SSCB’nin yıkılışının Gorbaçov tarafından ilanının ardından edilen sözlere bakacak olursak artık savaşlar olmayacaktı. Dünyaya barış egemen olacaktı. “Tek kutuplu dünya” insanlık için büyük büyük bir umut yaratıyordu. “Soğuk Savaş” dönemi bitmişti ve üstelik sosyalizm de artık dirilmemek üzere gömülmüştü. Savaşlar, silahlanma yarışı geride kalmıştı…

Ancak ’90’lı yılların başında Körfez Savaşı ile ne tür bir hesap içinde oldukları görüldü. Irak’ta 1 milyondan fazla insan yaşamından oldu. Ortadoğu hâlâ bir savaş alanı olmaya devam ediyor. Dünyanın dört bir yanında savaşlar, çatışmalar emperyalistlerin pazar ve hakimiyet kavgalarının sonucu olarak devam ediyor. Bölgesel güçler ezilen ve sömürülen halklar üzerinden kıyasıya bir savaş içindeler. Suriye’ye yönelik savaş ve bugün hâlâ devam eden sonuçları bunu açıkça gösteriyor. Önceki yıla göre 3.7 artışla 2022 yılında silahlanmaya 2 trilyon, 240 milyar dolar harcandı. Despotik iktidarlar daha da çoğaldı. Sınıfın, emekçilerin, ezilen halkların barış, demokratikleşme, ekonomik ve sosyal alandaki kazanımları gasbedilmeye devam ediyor. Sömürü daha da arttı. Yoksulluk, açlık, gelir dağılımındaki uçurum derinleşti. Irkçılık her geçen gün yayılıyor. Dünyanın dört bir yanındaki, yoksul halklar göz yollarında denizlerde boğuluyor, cesetler kıyılara vuruyor.

AKP iktidarı savaş ve şiddet politikalarında ısrar ediyor. Kürtlere yönelik baskı ve şiddet sürüyor. Aydınlar, gazeteciler, yazarlar, muhalifler hapishanelere dolduruluyor. Sömürü katmerleşerek sürüyor…

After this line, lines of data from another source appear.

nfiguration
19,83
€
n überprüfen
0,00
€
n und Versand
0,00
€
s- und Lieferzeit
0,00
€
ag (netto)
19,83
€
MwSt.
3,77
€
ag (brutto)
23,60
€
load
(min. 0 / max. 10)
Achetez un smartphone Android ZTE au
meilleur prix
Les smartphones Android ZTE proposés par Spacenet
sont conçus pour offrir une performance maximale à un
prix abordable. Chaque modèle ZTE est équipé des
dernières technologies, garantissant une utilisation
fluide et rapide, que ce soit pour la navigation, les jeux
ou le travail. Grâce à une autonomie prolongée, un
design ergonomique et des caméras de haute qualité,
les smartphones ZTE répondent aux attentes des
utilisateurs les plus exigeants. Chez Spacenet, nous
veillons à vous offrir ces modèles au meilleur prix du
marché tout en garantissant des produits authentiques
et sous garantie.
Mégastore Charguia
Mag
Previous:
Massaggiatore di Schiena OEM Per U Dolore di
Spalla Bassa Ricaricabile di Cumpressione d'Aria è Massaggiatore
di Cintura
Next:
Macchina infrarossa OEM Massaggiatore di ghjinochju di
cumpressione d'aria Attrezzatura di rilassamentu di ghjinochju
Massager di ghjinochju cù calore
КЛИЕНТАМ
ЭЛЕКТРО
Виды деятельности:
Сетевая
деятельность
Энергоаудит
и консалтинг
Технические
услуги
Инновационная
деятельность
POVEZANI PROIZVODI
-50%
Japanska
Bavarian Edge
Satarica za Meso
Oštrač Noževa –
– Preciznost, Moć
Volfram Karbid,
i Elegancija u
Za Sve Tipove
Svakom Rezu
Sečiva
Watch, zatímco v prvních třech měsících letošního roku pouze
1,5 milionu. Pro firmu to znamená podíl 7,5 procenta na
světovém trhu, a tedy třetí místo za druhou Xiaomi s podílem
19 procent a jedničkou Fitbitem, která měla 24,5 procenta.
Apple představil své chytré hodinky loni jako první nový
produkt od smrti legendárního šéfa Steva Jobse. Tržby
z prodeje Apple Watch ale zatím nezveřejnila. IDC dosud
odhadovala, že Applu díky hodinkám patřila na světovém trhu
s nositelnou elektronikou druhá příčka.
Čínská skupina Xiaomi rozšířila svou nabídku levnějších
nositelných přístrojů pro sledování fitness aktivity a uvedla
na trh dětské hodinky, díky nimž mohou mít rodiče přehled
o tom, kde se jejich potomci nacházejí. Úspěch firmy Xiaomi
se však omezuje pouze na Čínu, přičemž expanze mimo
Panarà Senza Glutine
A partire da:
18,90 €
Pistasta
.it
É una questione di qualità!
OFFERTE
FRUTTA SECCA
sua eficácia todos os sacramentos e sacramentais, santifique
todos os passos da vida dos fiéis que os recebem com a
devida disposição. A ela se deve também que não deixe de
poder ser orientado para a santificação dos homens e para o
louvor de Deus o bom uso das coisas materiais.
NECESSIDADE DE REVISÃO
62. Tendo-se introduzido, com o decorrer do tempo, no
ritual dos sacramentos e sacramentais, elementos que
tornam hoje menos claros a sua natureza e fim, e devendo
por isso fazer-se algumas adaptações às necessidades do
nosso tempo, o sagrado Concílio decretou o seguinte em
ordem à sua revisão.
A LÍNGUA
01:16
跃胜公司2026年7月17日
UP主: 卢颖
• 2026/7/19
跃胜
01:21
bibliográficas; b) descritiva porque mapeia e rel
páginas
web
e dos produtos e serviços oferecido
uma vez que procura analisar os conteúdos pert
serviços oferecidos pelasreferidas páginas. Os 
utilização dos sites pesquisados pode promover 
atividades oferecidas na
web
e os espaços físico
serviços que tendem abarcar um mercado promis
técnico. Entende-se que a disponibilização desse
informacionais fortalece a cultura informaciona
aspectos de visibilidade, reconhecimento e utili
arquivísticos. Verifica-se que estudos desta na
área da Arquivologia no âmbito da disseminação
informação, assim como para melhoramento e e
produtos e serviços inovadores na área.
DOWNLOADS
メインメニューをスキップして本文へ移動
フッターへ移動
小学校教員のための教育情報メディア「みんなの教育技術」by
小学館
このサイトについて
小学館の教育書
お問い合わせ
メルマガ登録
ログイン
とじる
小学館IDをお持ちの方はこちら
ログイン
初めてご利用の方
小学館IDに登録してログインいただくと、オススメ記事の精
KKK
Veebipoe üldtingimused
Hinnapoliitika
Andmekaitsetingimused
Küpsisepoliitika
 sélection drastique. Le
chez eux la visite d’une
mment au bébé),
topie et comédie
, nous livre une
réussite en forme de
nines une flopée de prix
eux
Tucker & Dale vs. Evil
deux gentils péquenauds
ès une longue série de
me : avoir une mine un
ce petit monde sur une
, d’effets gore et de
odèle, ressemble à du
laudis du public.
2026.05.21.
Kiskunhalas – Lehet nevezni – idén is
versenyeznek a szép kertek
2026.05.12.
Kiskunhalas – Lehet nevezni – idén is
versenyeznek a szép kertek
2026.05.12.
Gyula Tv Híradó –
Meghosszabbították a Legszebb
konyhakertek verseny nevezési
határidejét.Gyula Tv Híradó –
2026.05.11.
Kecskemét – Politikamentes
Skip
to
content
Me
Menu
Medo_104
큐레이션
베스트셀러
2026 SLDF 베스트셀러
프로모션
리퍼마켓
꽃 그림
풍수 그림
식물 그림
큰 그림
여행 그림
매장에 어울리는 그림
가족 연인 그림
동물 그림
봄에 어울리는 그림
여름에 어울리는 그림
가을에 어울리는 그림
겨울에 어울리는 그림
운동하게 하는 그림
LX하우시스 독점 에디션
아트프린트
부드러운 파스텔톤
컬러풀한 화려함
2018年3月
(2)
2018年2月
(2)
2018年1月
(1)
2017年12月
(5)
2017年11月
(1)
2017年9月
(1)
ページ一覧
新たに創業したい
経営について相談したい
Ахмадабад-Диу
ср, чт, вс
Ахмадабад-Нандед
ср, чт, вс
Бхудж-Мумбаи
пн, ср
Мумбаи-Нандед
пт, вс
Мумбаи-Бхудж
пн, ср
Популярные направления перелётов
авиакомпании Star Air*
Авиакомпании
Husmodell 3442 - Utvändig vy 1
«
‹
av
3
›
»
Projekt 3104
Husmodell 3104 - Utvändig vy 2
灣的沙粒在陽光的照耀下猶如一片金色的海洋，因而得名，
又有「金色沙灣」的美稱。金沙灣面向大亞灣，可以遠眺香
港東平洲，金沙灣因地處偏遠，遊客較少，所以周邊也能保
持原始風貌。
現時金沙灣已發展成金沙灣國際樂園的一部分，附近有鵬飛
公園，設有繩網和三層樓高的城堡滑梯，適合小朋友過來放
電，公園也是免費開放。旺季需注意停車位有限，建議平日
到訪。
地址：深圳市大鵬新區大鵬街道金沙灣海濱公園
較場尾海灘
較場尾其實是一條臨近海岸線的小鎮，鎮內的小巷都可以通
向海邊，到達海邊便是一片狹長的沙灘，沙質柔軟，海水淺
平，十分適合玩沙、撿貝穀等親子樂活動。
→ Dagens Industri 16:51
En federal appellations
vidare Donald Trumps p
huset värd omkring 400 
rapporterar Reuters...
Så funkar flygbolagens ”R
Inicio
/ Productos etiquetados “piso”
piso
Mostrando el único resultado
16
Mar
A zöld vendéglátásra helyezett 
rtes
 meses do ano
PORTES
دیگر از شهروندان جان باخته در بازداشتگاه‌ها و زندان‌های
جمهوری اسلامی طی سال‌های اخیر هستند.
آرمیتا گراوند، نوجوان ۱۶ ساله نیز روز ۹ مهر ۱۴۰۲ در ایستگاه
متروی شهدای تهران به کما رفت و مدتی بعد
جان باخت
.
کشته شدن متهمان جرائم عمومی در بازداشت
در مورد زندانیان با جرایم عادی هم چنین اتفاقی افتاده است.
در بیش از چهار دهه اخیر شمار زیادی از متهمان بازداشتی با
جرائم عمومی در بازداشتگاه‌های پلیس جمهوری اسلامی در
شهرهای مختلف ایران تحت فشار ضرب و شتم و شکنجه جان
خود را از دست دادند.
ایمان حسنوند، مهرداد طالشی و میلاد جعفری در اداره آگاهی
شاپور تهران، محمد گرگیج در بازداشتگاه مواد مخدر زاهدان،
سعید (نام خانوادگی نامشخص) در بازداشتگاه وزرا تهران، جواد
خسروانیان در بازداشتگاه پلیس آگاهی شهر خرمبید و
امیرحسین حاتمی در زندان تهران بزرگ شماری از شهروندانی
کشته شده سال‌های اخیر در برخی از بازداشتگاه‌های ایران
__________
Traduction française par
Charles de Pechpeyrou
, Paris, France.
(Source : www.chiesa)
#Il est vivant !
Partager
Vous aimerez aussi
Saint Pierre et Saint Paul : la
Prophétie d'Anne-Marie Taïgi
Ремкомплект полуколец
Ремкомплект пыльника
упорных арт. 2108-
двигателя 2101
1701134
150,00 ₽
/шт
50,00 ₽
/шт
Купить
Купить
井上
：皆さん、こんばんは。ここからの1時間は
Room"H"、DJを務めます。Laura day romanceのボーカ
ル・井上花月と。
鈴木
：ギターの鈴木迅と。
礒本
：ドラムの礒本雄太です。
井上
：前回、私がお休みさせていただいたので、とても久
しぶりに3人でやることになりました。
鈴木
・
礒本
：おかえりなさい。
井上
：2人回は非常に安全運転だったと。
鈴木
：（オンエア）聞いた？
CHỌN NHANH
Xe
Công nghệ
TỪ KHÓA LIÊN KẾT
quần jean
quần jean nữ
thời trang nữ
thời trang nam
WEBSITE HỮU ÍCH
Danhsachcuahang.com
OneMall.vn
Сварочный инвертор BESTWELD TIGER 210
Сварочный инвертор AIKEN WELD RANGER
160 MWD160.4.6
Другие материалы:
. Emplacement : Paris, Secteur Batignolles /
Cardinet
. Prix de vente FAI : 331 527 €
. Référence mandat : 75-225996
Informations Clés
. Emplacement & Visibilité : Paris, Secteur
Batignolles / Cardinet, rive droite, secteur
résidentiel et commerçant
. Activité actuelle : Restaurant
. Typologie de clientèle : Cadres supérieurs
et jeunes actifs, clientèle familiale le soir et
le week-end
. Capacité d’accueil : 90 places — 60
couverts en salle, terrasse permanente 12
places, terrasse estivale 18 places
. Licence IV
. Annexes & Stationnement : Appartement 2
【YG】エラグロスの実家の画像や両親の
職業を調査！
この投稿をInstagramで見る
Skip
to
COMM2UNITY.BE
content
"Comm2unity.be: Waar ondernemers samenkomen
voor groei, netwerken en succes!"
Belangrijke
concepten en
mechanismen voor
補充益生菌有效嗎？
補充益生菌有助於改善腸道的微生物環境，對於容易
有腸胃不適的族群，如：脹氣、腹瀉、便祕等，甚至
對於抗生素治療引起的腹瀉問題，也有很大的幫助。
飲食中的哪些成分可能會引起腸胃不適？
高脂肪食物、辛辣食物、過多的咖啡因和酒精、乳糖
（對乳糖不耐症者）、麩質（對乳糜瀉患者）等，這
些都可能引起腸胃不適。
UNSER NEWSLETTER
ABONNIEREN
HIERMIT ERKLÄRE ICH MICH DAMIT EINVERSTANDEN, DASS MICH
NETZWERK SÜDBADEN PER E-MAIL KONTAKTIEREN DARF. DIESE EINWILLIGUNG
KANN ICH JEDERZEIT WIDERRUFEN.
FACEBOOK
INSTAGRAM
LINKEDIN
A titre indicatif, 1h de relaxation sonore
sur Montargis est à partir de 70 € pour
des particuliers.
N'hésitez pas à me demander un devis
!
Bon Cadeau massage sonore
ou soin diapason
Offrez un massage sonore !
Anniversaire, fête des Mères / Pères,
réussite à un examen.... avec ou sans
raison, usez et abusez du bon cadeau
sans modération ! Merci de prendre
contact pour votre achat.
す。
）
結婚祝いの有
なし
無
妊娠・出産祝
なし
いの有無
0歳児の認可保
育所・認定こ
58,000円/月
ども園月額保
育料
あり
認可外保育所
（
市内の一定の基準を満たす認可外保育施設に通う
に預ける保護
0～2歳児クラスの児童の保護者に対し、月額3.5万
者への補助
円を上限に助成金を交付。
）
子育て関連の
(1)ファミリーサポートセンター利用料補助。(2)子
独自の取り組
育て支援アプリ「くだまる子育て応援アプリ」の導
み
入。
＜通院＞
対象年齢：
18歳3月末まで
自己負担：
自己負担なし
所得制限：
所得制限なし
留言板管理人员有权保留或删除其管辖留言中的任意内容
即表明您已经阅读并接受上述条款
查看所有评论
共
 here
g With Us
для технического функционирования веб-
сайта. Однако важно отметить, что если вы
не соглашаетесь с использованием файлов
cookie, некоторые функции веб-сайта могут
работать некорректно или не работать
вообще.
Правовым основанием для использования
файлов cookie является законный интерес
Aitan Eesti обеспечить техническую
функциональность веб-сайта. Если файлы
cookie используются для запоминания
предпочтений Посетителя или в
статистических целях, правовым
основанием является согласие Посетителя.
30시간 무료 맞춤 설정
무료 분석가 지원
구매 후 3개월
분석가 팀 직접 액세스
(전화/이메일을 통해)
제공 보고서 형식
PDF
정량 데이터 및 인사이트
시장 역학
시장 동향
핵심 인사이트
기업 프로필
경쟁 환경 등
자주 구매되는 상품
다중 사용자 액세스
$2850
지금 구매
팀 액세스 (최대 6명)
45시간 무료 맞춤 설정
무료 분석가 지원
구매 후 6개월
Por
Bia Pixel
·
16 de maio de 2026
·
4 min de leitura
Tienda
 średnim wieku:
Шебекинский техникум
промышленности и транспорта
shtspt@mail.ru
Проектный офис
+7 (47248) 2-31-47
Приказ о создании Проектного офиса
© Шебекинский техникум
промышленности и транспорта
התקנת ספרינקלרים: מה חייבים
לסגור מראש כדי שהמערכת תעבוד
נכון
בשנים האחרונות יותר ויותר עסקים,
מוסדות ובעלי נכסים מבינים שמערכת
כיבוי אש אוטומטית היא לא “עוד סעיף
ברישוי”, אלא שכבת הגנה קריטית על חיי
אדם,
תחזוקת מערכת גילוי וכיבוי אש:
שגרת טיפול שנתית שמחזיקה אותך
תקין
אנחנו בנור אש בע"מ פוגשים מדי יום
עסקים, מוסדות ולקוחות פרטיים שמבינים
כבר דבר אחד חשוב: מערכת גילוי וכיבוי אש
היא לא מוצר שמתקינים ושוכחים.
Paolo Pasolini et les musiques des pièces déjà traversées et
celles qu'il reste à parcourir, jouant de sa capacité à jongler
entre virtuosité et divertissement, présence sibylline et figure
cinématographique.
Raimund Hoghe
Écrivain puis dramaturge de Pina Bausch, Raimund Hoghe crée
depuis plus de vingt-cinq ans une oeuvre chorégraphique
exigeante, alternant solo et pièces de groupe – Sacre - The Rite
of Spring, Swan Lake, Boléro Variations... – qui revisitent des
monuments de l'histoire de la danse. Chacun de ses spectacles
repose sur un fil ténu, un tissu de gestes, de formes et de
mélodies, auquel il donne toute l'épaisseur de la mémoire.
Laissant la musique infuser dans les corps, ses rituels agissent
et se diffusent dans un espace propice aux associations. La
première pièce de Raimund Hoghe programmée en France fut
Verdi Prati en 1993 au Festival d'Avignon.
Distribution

Silahlanmaya ve savaşa büyük paralar yatırılırken, emekçiler ve emekliler açlığa mahkum ediliyor. İşte bu berbat koşullarda dünyanın her tarafında barış sesleri, demokrasi ve özgürlük haykırışları da yükseliyor. Savaşa karşı olmak, diktatörlüklere, tek adam yönetimlerine, ırkçı, faşist yönetimlere karşı birleşmek, emek, barış ve demokrasi için mücadeleyi büyütmek tek yol olarak önümüzde duruyor.  

1 Eylül 1939 Hitler faşizminin Polonya’yı işgali ve II. Emperyalist Paylaşım Savaşı’nın yıl dönümü. Hitler yenildi. Dünyanın dört bir yanındaki yeni Hitler bozuntularını yine yenebiliriz.